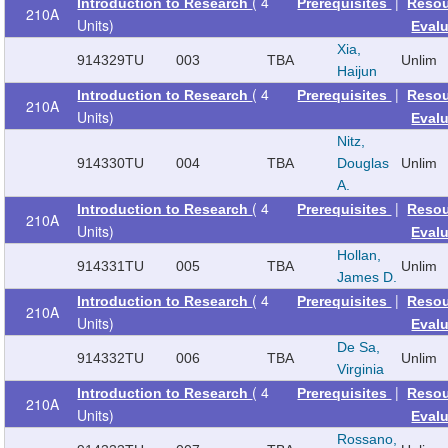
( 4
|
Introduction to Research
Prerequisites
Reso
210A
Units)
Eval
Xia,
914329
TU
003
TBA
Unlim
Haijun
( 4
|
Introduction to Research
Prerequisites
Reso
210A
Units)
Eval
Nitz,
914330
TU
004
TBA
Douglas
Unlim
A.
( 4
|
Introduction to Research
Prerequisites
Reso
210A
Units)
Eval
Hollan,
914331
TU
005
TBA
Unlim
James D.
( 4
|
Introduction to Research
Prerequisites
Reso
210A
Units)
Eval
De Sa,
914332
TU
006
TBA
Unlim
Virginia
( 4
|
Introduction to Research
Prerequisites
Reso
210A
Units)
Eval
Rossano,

---

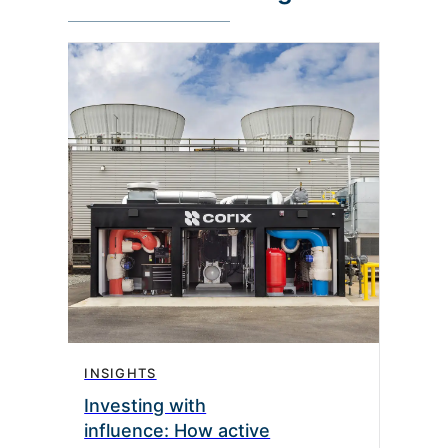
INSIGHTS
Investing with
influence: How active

* * *

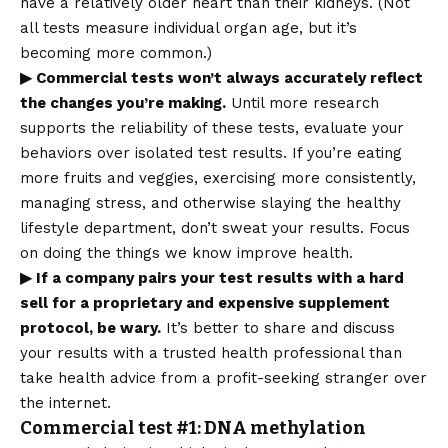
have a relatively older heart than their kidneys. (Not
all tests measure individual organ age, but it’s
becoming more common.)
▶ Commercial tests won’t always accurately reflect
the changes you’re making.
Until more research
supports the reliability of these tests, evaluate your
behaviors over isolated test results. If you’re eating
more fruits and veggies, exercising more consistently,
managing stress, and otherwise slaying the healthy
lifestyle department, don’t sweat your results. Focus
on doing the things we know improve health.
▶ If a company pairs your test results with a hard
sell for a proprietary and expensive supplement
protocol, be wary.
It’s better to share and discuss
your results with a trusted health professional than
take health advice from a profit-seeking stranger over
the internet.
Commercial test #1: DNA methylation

- [What the task requires]: Scanning the data above, copy out every line where "than" is found.

- [Your response]:
have a relatively older heart than their kidneys. (Not
your results with a trusted health professional than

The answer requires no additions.